Rahm Emanuel Inspired Folk Singer Todd Snider's 'New York Banker' Protest Song

Folk Singer: Rahm Helped Inspire Banker Protest Song

Considering the Chicago mayor's background as an investment banker, the news that Rahm Emanuel helped inspire a banker protest song written by a popular folk singer is somewhat surprising.

According to a Rolling Stone interview with Todd Snider, the inspiration for "New York Banker," a song blasting the banking industry on his forthcoming album "Agnostic Hymns and Stoner Fables," came during a backstage conversation with Mayor Emanuel before a Chicago show last fall. The Capitol Fax blog reported on the song's unusual source of inspiration on Friday.

(Watch a live performance of the song by Snider below.)

"I was working on a song about the military industrial complex or some shit," Snider explained to the magazine. "Rahm, who's a fan, came backstage, and I was telling him about it. He said that bankers were a bigger threat to normal people than the military, and that if Woody Guthrie was looking for a song, he'd probably be going after those bankers. And I said, 'Well, I'll give it a try.'"

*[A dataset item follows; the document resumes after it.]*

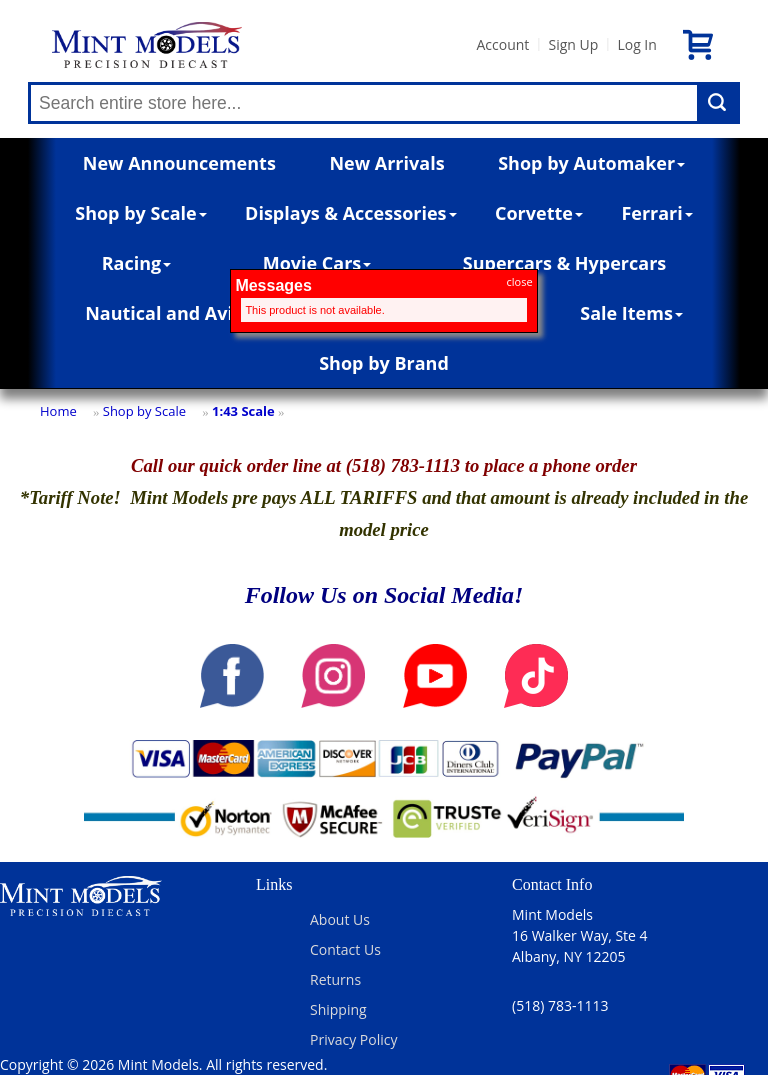 The height and width of the screenshot is (1075, 768). What do you see at coordinates (187, 313) in the screenshot?
I see `Nautical and Aviation` at bounding box center [187, 313].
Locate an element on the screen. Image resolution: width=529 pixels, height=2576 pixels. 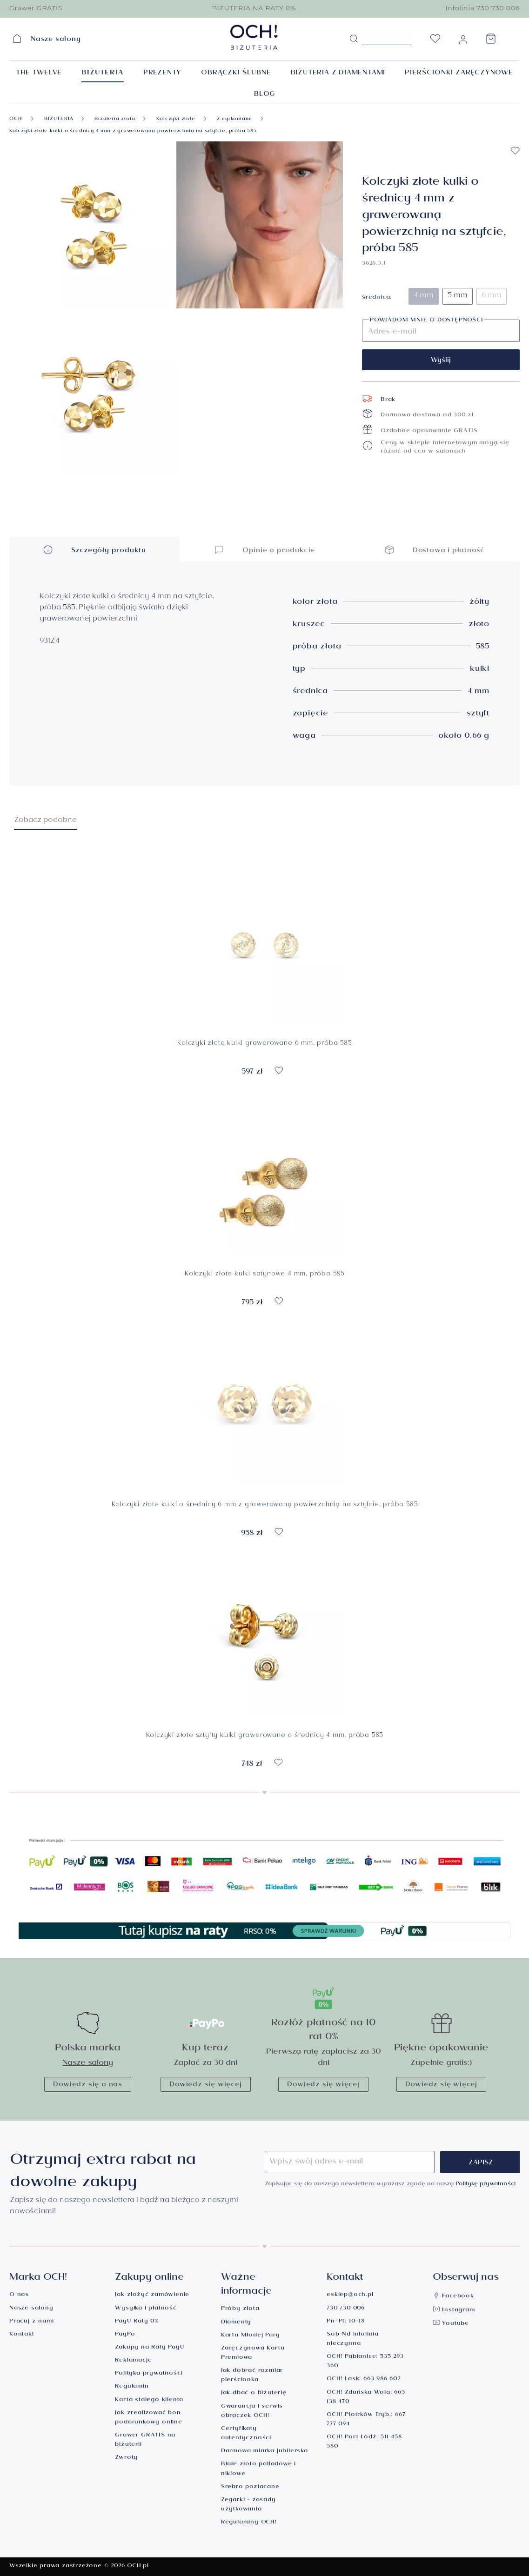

Snider further explained his conversation with the mayor -- which apparently took place before a Nov. 11 concert at Chicago's Park West -- in a Salon interview last month:

"I was telling him it’s a stoner fable. All the stoners in the world are convinced that the world is run by these people that Eisenhower warned us about," Snider said. "He said, 'You’d be surprised how much power the banks have now by comparison.' He pointed out that there’s a song about 'the military and the monetary' by Gil Scott Heron called 'Work for Peace.' So it’s been tackled."

The song tells the story of an Arkansas high school teacher who comes up upon their retirement day "just to find out all the money in our pension was gone."

"We invested in somethin' called the Abacus Bond / Sold to us by a New York banker," the lyrics continue. "Good things happen to bad people, bad people, bad people."

I know Rahm Emanuel a little. He came to a show in D.C. one time; we had a few beers then and then he and his wife came to my show in Chicago. He worked for Bill Clinton and Obama, so I was enamored. He’s funny and he must think I am.